The Department of Energy (“DOE”) and Naph-Sol Refining Co. (“Naph-Sol”) appeal from orders entered by, respectively, the District Court for the Northern District of New York and the District Court for the Western District of Michigan that, inter alia, invalidated the “deemed recovery rule” as procedurally defective. Mobil Oil Corp. v. DOE, 547 F.Supp. 1246 (N.D.N.Y.1982),1 is a declaratory judgment action brought to challenge the validity of a “three cent” retail price equalization rule and, alternatively, of the “deemed recovery rule.” [1480]*1480Naph-Sol Refining Co. v. Murphy Oil Corp., 550 F.Supp. 297 (W.D.Mich.1982), is an action for recovery of overcharges with respect to Naph-Sol’s purchase of gasoline from Murphy Oil Corporation (“Murphy”) at prices allegedly in excess of those permitted by the petroleum price regulations, 10 C.F.R. pt. 212, including the “deemed recovery rule,” and by the supply contracts existing between the parties. Although, as will become apparent, other issues are also before this court, the invalidation of the “deemed recovery rule” was pivotal to both district court rulings and resulted in the consolidation of these appeals.

I. Background

A. Regulatory Background

We first survey the various regulations involved, deferring until a subsequent section any detailed presentation of the procedural aspects of the rulemakings here in issue.

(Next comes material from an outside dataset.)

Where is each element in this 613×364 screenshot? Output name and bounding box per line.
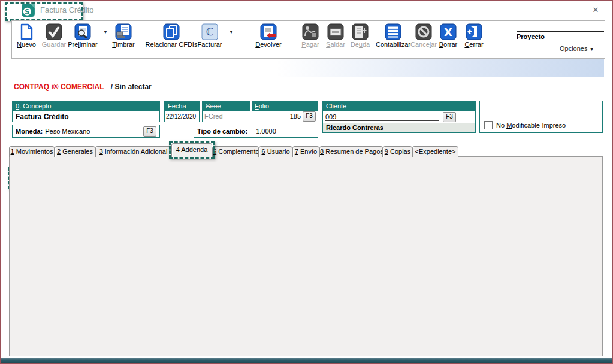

1. Petroleum Price Regulations

Prior to the rulemakings involved here, the Mandatory Petroleum Price Regulations,2 10 C.F.R. pt. 212, established limitations on the maximum prices refiners could charge in the sale of “covered products” or of “special products,” such as motor gasoline.3 Under the “price rule,” a refiner could “not charge to any class of purchaser a price in excess of the base price” of the covered product except under certain specified conditions. 10 C.F.R. § 212.82 (1975). A “class of purchaser” was defined as “purchasers ... to whom a person has charged a comparable price for comparable property or services pursuant to customary price differentials between those purchasers ... and other purchasers... . 10 C.F.R. § 212.31 (1975). One purpose of these price rules was to maintain the supplier-purchaser relationships as they existed in 1972-73, prior to the statutory regulation of the petroleum industry.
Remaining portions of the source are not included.